Une économiste de la santé recommande le renforcement de la gouvernance sanitaire
L’économiste de la santé Assiétou Fall Diallo, en service à la direction de la Planification, de la Recherche et des statistiques (DPRS), recommande un renforcement de la gouvernance et de la coordination intersectorielle pour passer d’une santé curative à une santé préventive.
“Pour arriver à réaliser cette vision de passer d’une santé curative à une santé préventive, il faut renforcer la gouvernance et la coordination intersectorielle, tout en améliorant la prévention des maladies et la résilience aux changements climatiques”, a déclaré Mme Diallo.
Elle prenait part au dîner-débat organisé lundi par l’Association des journalistes en santé, population et développement (AJSPD), sur le thème “La place de la santé dans le nouveau référentiel Sénégal 2050”.
Selon cette économiste de la santé, dans l’Agenda national de transformation Sénégal 2050, le programme de développement proposé par les nouvelles autorités, il est prévu le passage d’une santé curative à une santé préventive.
Ce document préconise par ailleurs la mise en place d’un nouveau modèle économique avec une assurance maladie obligatoire d’ici 2035.

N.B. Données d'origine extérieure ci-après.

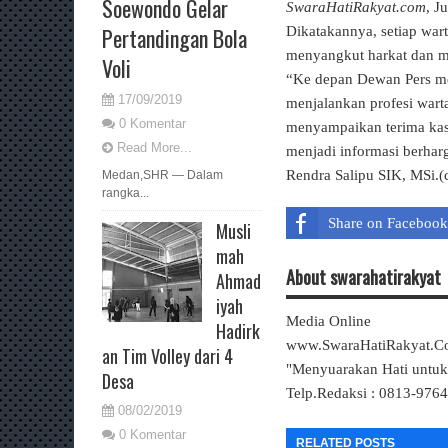
Soewondo Gelar
SwaraHatiRakyat.com
, J
Pertandingan Bola
Dikatakannya, setiap wa
menyangkut harkat dan ma
Voli
“Ke depan Dewan Pers me
17/09/2019
menjalankan profesi wart
0 Komentar
menyampaikan terima kasi
Read More...
menjadi informasi berharga
Rendra Salipu SIK, MSi.(c
Medan,SHR — Dalam
rangka...
Share on Facebook
Musli
mah
About swarahatirakyat
Ahmad
iyah
Media Online
Hadirk
www.SwaraHatiRakyat.
an Tim Volley dari 4
"Menyuarakan Hati untu
Desa
Telp.Redaksi : 0813-976
08/02/2019
0 Komentar
RELATED POSTS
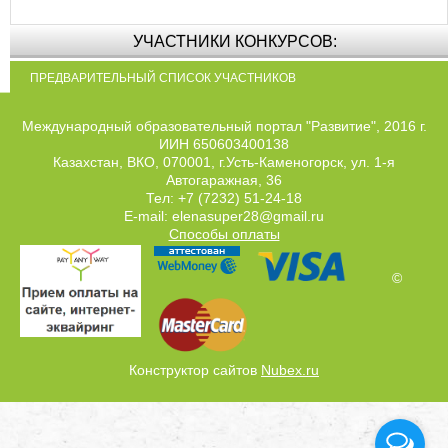
УЧАСТНИКИ КОНКУРСОВ:
ПРЕДВАРИТЕЛЬНЫЙ СПИСОК УЧАСТНИКОВ
Международный образовательный портал "Развитие", 2016 г.
ИИН 650603400138
Казахстан, ВКО, 070001, г.Усть-Каменогорск, ул. 1-я
Автогаражная, 36
Тел: +7 (7232) 51-24-18
E-mail: elenasuper28@gmail.ru
Способы оплаты
©
Конструктор сайтов
Nubex.ru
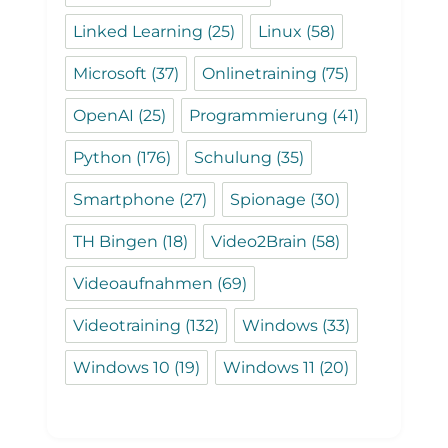
Linked Learning
(25)
Linux
(58)
Microsoft
(37)
Onlinetraining
(75)
OpenAI
(25)
Programmierung
(41)
Python
(176)
Schulung
(35)
Smartphone
(27)
Spionage
(30)
TH Bingen
(18)
Video2Brain
(58)
Videoaufnahmen
(69)
Videotraining
(132)
Windows
(33)
Windows 10
(19)
Windows 11
(20)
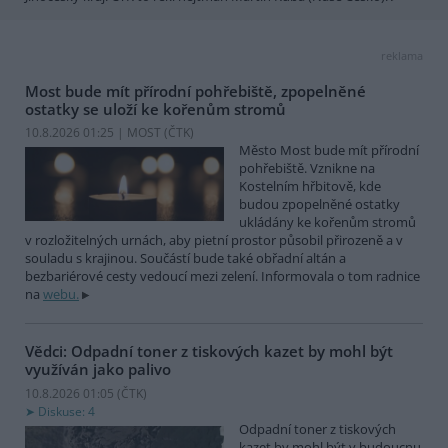
reklama
Most bude mít přírodní pohřebiště, zpopelněné
ostatky se uloží ke kořenům stromů
10.8.2026 01:25 | MOST (
ČTK
)
Město Most bude mít přírodní
pohřebiště. Vznikne na
Kostelním hřbitově, kde
budou zpopelněné ostatky
ukládány ke kořenům stromů
v rozložitelných urnách, aby pietní prostor působil přirozeně a v
souladu s krajinou. Součástí bude také obřadní altán a
bezbariérové cesty vedoucí mezi zelení. Informovala o tom radnice
na
webu.
Vědci: Odpadní toner z tiskových kazet by mohl být
využíván jako palivo
10.8.2026 01:05 (
ČTK
)
Diskuse: 4
Odpadní toner z tiskových
kazet by mohl být v budoucnu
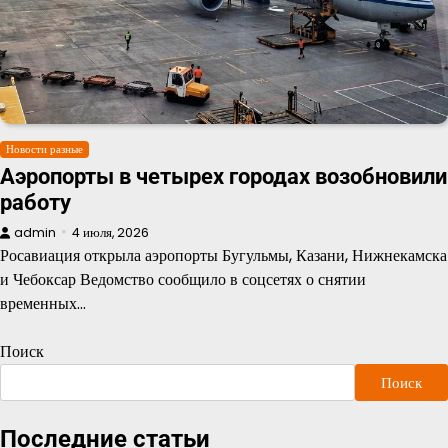
Новости разные
Аэропорты в четырех городах возобновили
работу
admin
4 июля, 2026
Росавиация открыла аэропорты Бугульмы, Казани, Нижнекамска
и Чебоксар Ведомство сообщило в соцсетях о снятии
временных…
Поиск
Поиск
Последние статьи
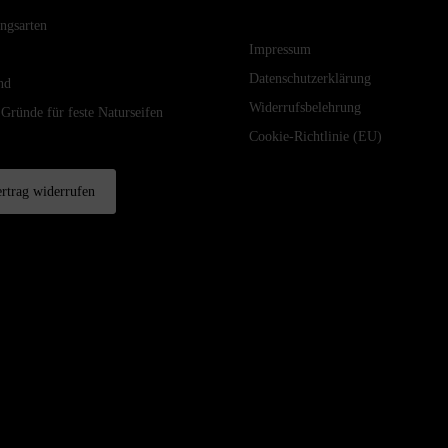
ngsarten
Impressum
Datenschutzerklärung
nd
Widerrufsbelehrung
 Gründe für feste Naturseifen
Cookie-Richtlinie (EU)
rtrag widerrufen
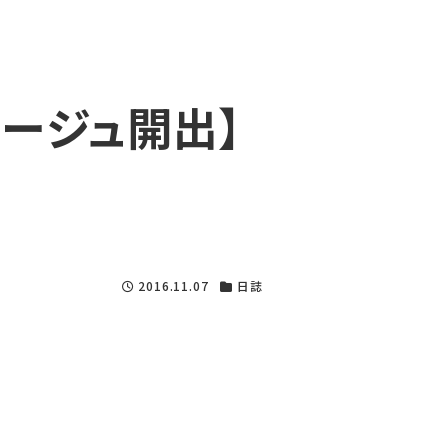
ラージュ開出】
2016.11.07
日誌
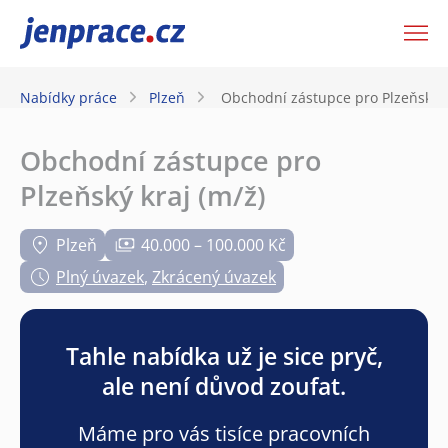
JenPráce.cz
Nabídky práce
Plzeň
Obchodní zástupce pro Plzeňský k
Obchodní zástupce pro
Plzeňský kraj (m/ž)
Plzeň
40.000 – 100.000 Kč
Plný úvazek
,
Zkrácený úvazek
Tahle nabídka už je sice pryč,
ale není důvod zoufat.
Máme pro vás tisíce pracovních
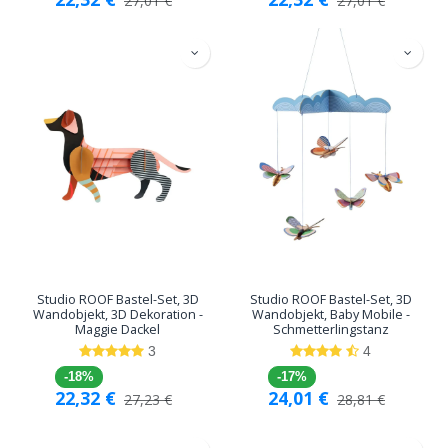
27,01
€
27,01
€
Studio ROOF Bastel-Set, 3D
Studio ROOF Bastel-Set, 3D
Wandobjekt, 3D Dekoration -
Wandobjekt, Baby Mobile -
Maggie Dackel
Schmetterlingstanz
3
4
-18%
-17%
22,32
€
24,01
€
27,23
€
28,81
€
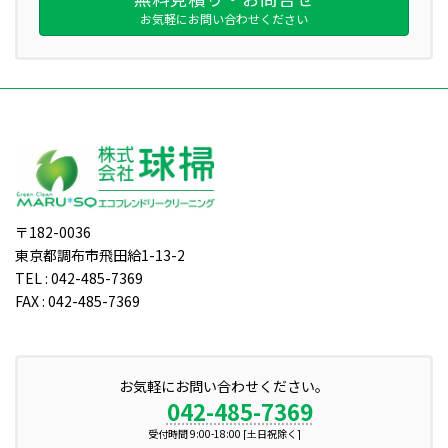
お気軽にお問い合わせください
〒182-0036
東京都調布市飛田給1-13-2
TEL : 042-485-7369
FAX : 042-485-7369
お気軽にお問い合わせください。
042-485-7369
受付時間 9:00-18:00 [土日祝除く]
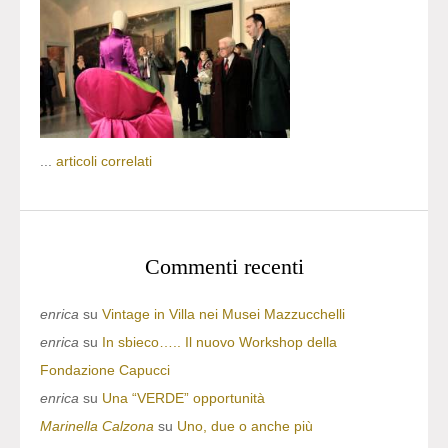
...
articoli correlati
Commenti recenti
enrica
su
Vintage in Villa nei Musei Mazzucchelli
enrica
su
In sbieco….. Il nuovo Workshop della
Fondazione Capucci
enrica
su
Una “VERDE” opportunità
Marinella Calzona
su
Uno, due o anche più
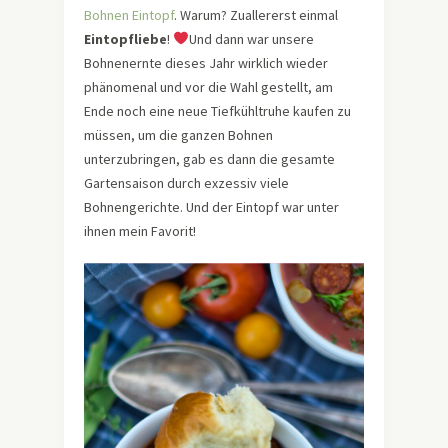
Bohnen Eintopf
. Warum? Zuallererst einmal
Eintopfliebe
!
Und dann war unsere
Bohnenernte dieses Jahr wirklich wieder
phänomenal und vor die Wahl gestellt, am
Ende noch eine neue Tiefkühltruhe kaufen zu
müssen, um die ganzen Bohnen
unterzubringen, gab es dann die gesamte
Gartensaison durch exzessiv viele
Bohnengerichte. Und der Eintopf war unter
ihnen mein Favorit!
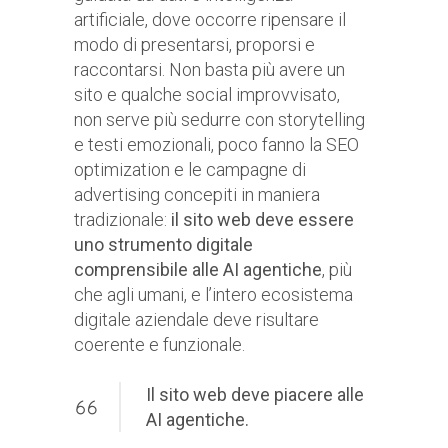
artificiale, dove occorre ripensare il
modo di presentarsi, proporsi e
raccontarsi. Non basta più avere un
sito e qualche social improvvisato,
non serve più sedurre con storytelling
e testi emozionali, poco fanno la SEO
optimization e le campagne di
advertising concepiti in maniera
tradizionale:
il sito web deve essere
uno strumento digitale
comprensibile alle AI agentiche
, più
che agli umani, e l’intero ecosistema
digitale aziendale deve risultare
coerente e funzionale.
Il sito web deve piacere alle
AI agentiche.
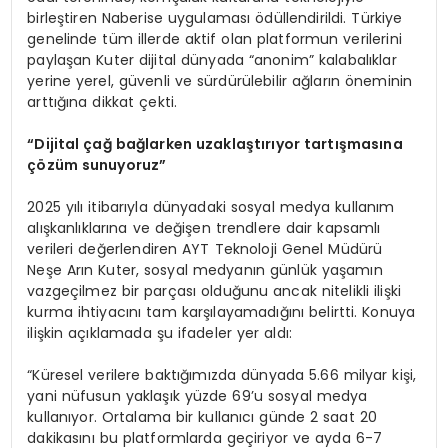
birleştiren Naberise uygulaması ödüllendirildi. Türkiye
genelinde tüm illerde aktif olan platformun verilerini
paylaşan Kuter dijital dünyada “anonim” kalabalıklar
yerine yerel, güvenli ve sürdürülebilir ağların öneminin
arttığına dikkat çekti.
“Dijital çağ bağlarken uzaklaştırıyor tartış
mas
ına
ç
ö
züm sunuyoruz”
2025 yılı itibarıyla dünyadaki sosyal medya kullanım
alışkanlıklarına ve değişen trendlere dair kapsamlı
verileri değerlendiren AYT Teknoloji Genel Müdürü
Neşe Arın Kuter, sosyal medyanın günlük yaşamın
vazgeçilmez bir parçası olduğunu ancak nitelikli ilişki
kurma ihtiyacını tam karşılayamadığını belirtti. Konuya
ilişkin açıklamada şu ifadeler yer aldı:
“Küresel verilere baktığımızda dünyada 5.66 milyar kişi,
yani nüfusun yaklaşık yüzde 69’u sosyal medya
kullanıyor. Ortalama bir kullanıcı günde 2 saat 20
dakikasını bu platformlarda geçiriyor ve ayda 6-7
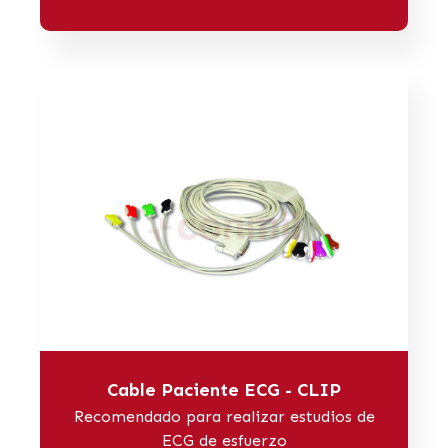
Cable Paciente ECG - CLIP
Recomendado para realizar estudios de
ECG de esfuerzo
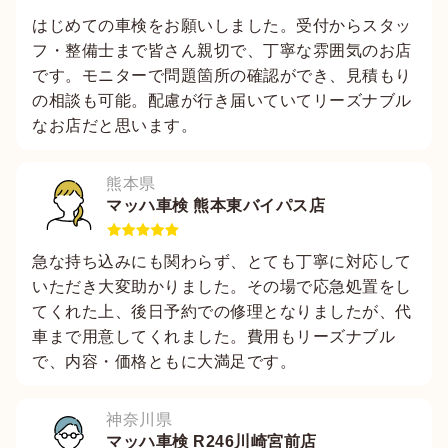
はじめての車検をお願いしました。受付からスタッ
フ・整備士まで皆さん親切で、丁寧な雰囲気のお店
です。モニターで問題箇所の確認ができ、見積もり
の相談も可能。配慮が行き届いていてリーズナブル
なお店だと思います。
熊本県
マッハ車検 熊本東バイパス店
急な持ち込みにも関わらず、とても丁寧に対応して
いただき大変助かりました。その場で応急処置をし
てくれた上、後日予約での修理となりましたが、代
車まで用意してくれました。費用もリーズナブル
で、内容・価格ともに大満足です。
神奈川県
マッハ車検 R246川崎宮前店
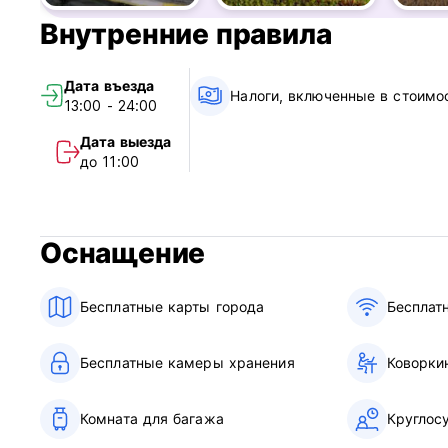
Внутренние правила
Дата въезда
Налоги, включенные в стоимо
13:00 - 24:00
Дата выезда
до 11:00
Оснащение
Бесплатные карты города
Бесплат
Бесплатные камеры хранения
Коворки
Комната для багажа
Круглос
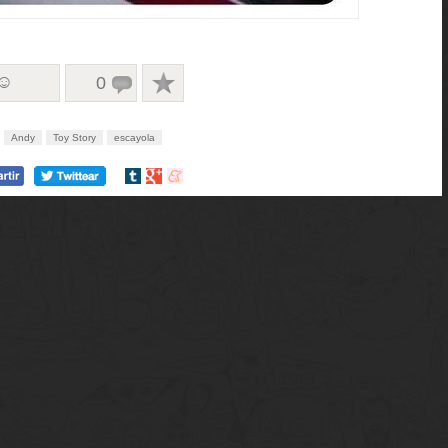
 ☺
0
Andy
Toy Story
escayola
Compartir
Compartir
Compartir
en
en
en
tumblr
Google+
meneame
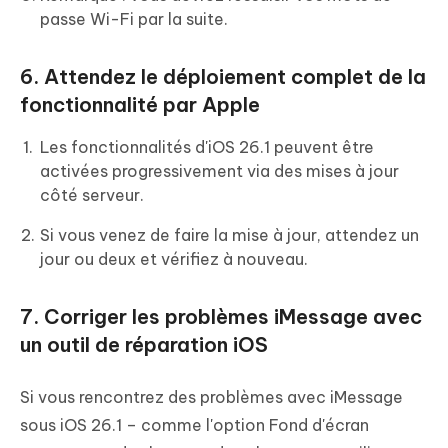
passe Wi-Fi par la suite.
6. Attendez le déploiement complet de la
fonctionnalité par Apple
Les fonctionnalités d'iOS 26.1 peuvent être
activées progressivement via des mises à jour
côté serveur.
Si vous venez de faire la mise à jour, attendez un
jour ou deux et vérifiez à nouveau.
7. Corriger les problèmes iMessage avec
un outil de réparation iOS
Si vous rencontrez des problèmes avec iMessage
sous iOS 26.1 – comme l'option Fond d'écran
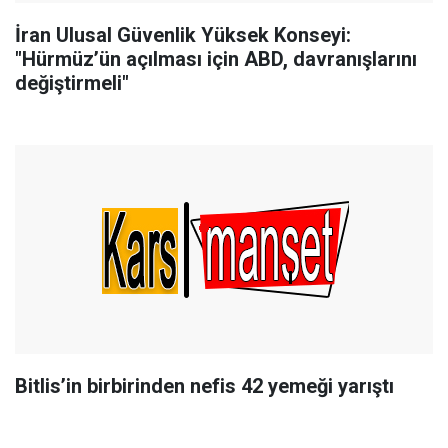
İran Ulusal Güvenlik Yüksek Konseyi:
"Hürmüz’ün açılması için ABD, davranışlarını
değiştirmeli"
Bitlis’in birbirinden nefis 42 yemeği yarıştı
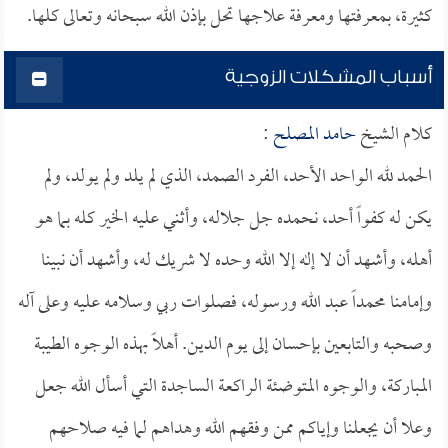
كثيرة، بمعرفتها ومعرفة علاجها تحل بإذن الله سبحانه وتعالى كلها.
أسباب المشكلات الزوجية
كلام الشيخ
حامد المصلح
:
الحمد لله الواحد الأحد، الفرد الصمد، الذي لم يلد ولم يولد، ولم
يكن له كفواً أحد، نحمده جل جلاله، وأثني عليه الخير كله بما هو
أهله، وأشهد أن لا إله إلا الله وحده لا شريك له، وأشهد أن نبينا
وإمامنا محمداً عبد الله ورسوله، فصلوات ربي وسلامه عليه وعلى آله
وصحبه والتابعين بإحسان إلى يوم الدين. أهلاً بهذه الوجوه الطيبة
المباركة، والوجوه المتوضئة الراكعة الساجدة التي أسأل الله جعل
وعلا أن يجعلنا وإياكم ممن وفقهم الله وهداهم لما فيه صلاحهم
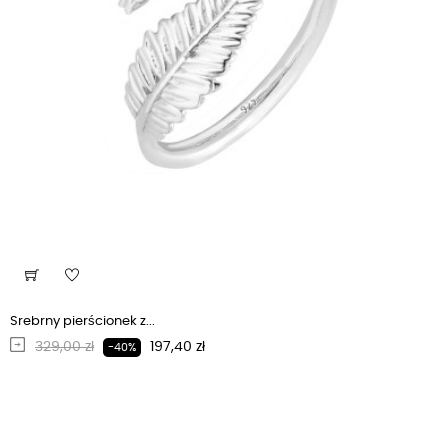
Srebrny pierścionek z...
Regularna cena
Cena
329,00 zł
197,40 zł
-40%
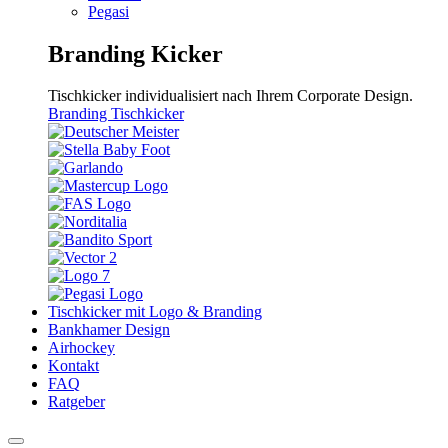
Pegasi
Branding Kicker
Tischkicker individualisiert nach Ihrem Corporate Design.
Branding Tischkicker
Tischkicker mit Logo & Branding
Bankhamer Design
Airhockey
Kontakt
FAQ
Ratgeber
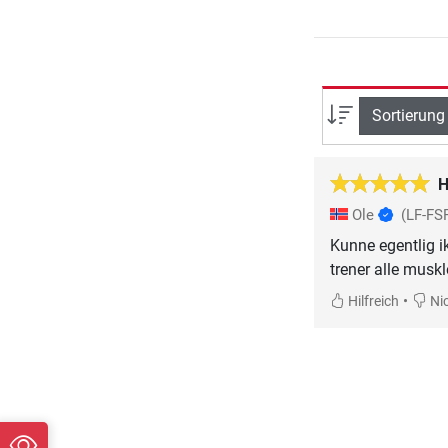
Sortierung
H
Ole
(LF-FS
Kunne egentlig i
trener alle muskl
•
Hilfreich
Nic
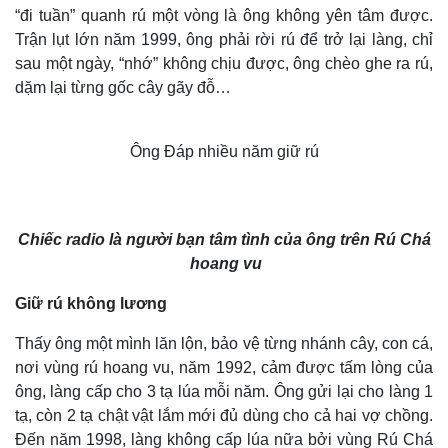
eSports
“đi tuần” quanh rú một vòng là ông không yên tâm được.
Hậu trường
Trận lụt lớn năm 1999, ông phải rời rú để trở lại làng, chỉ
sau một ngày, “nhớ” không chịu được, ông chèo ghe ra rú,
dặm lại từng gốc cây gãy đỗ…
Ông Đáp nhiều năm giữ rú
Chiếc radio là người bạn tâm tình của ông trên Rú Chá
hoang vu
Giữ rú không lương
Thấy ông một mình lăn lộn, bảo vệ từng nhánh cây, con cá,
nơi vùng rú hoang vu, năm 1992, cảm được tấm lòng của
ông, làng cấp cho 3 tạ lúa mỗi năm. Ông gửi lại cho làng 1
tạ, còn 2 tạ chật vật lắm mới đủ dùng cho cả hai vợ chồng.
Đến năm 1998, làng không cấp lúa nữa bởi vùng Rú Chá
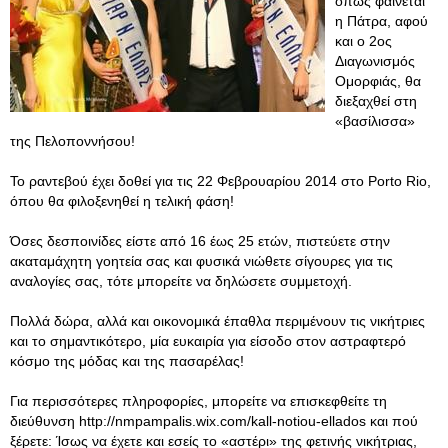
όπως φαίνεται
η Πάτρα, αφού
και ο 2ος
Διαγωνισμός
Ομορφιάς, θα
διεξαχθεί στη
«βασίλισσα»
της Πελοποννήσου!
Το ραντεβού έχει δοθεί για τις 22 Φεβρουαρίου 2014 στo Porto Rio,
όπου θα φιλοξενηθεί η τελική φάση!
Όσες δεσποινίδες είστε από 16 έως 25 ετών, πιστεύετε στην
ακαταμάχητη γοητεία σας και φυσικά νιώθετε σίγουρες για τις
αναλογίες σας, τότε μπορείτε να δηλώσετε συμμετοχή.
Πολλά δώρα, αλλά και οικονομικά έπαθλα περιμένουν τις νικήτριες
και το σημαντικότερο, μία ευκαιρία για είσοδο στον αστραφτερό
κόσμο της μόδας και της πασαρέλας!
Για περισσότερες πληροφορίες, μπορείτε να επισκεφθείτε τη
διεύθυνση http://nmpampalis.wix.com/kall-notiou-ellados και πού
ξέρετε: Ίσως να έχετε και εσείς το «αστέρι» της φετινής νικήτριας,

L’optimisation de la carte sanitaire avec au moins un hôpital de niveau 3 par région, fait également partie des points pris en compte par l’Agenda national de transformation Sénégal 2050, souligne Assiétou Fall Diallo.
Elle cite également le renforcement du capital humain avec des ressources humaines, matérielles et financières équitablement réparties.
De même les nouvelles autorités envisagent-elles de faire du Sénégal un hub régional en matière de soins et d’industrie pharmaceutique.
Pour ce faire, Assiétou Fall Diallo suggère de “mobiliser davantage les ressources domestiques avec un accent sur les financements innovants”, soulignant que le financement basé sur la performance et l’amélioration des dispositifs de suivi-évaluation constituent, dans cette perspective, des ébauches solutions.
Assiétou Fall Diallo a par ailleurs évoqué les enjeux du système de santé sénégalais relativement à certaines “insuffisances structurelles”, à l’offre de soins qui pâtit d’une insuffisance de personnel qualifié et de leur inégale répartition, ainsi que le déficit en équipements et infrastructures.
De même, elle a relevé des disparités territoriales, en particulier des inégalités marquées entre zones urbaines et rurales dans l’accès aux soins essentiels.
“Ces aspects sont associés à un financement fragile marqué par une forte dépendance aux ressources extérieures et aux paiements directs des patients, une couverture sanitaire universelle incomplète”, a-t-elle exposé.
Mme Diallo souligne, dans ce registre, que le “double fardeau sanitaire” resté lié à la persistance des maladies transmissibles et à l’émergence des maladies non transmissibles, soulignant que la gouvernance du secteur est caractérisée par “une fragmentation institutionnelle, une faiblesse du système d’information et de gestion au niveau des programmes de santé”.
Elle signalé les politiques arrêtées dans le secteur de la santé devront s’inspirer d’une nouvelle Lettre de politique sectorielle 2025-2029, laquelle a été ajustée à la Stratégie nationale de développement (SND), à l’objectif de relance des soins de santé primaires et à la Couverture sanitaire universelle.